Am I even attracted to other women anymore? I've identified as bisexual for about 5 years now and it's felt comfortable. But lately I've been really on the fence about my attraction to women. I've only ever dated men. I've only ever been intimate with men. I've never done anything more than kiss another woman. I don't look at women and think that I want to be with them. I look at them as a woman complimenting another woman on her looks. I have zero clue if I'm even sexually attracted to them anymore. I tried something yesterday that confirmed to me that I prefer intimacy with only one other person, but one of my best female friends was there and I only felt awkward the whole time. I didn't enjoy it. It's extremely rare that I want to be intimate with another woman, and I'm honestly terrified of the thought. I don't want to suddenly say that I'm not bisexual anymore because I'm not straight, and my coworkers could tell when they met me that I'm not straight, but I don't know what to do anymore. This isn't the first time I've questioned if I'm actually bisexual, but no label feels right. Not even queer. I wish I was straight again. It would be so much easier. Anyone have any advice? I'm so confused and it's kind of tearing me apart on the inside.

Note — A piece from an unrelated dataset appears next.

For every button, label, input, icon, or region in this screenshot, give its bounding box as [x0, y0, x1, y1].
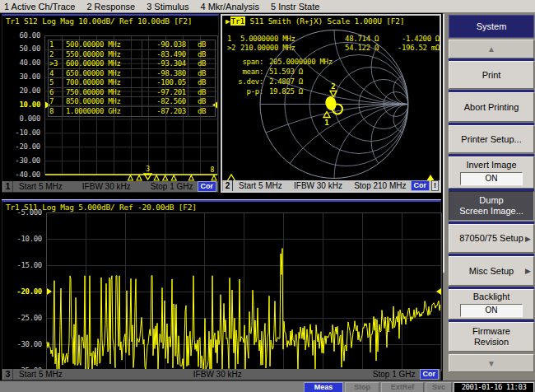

Bisexuality doesn't mean being attracted to both genders the same amount all the time. Lately I have found myself drifting back towards women a bit.
what @Franz007 means, im sure, is what is you birth gender? also, I agree with @xenu . I am bi but I like girls way much more then I like guys. Actually, I am mainly only sexually attracted in guys, and I want romantic relationships with girls. So,, it really depends.
Male here(In case you don't remember). I personally think women are nicer to look at and I can be drawn to them, and this happens more frequently than with guys. Having said that, I have strong same sex attractions at least once in awhile. I can honestly say I am little more picky about which guys I am attracted to, but once they meet my criteria its on. The thing is, the people around me can have a huge impact on how gay or straight I feel at any given time.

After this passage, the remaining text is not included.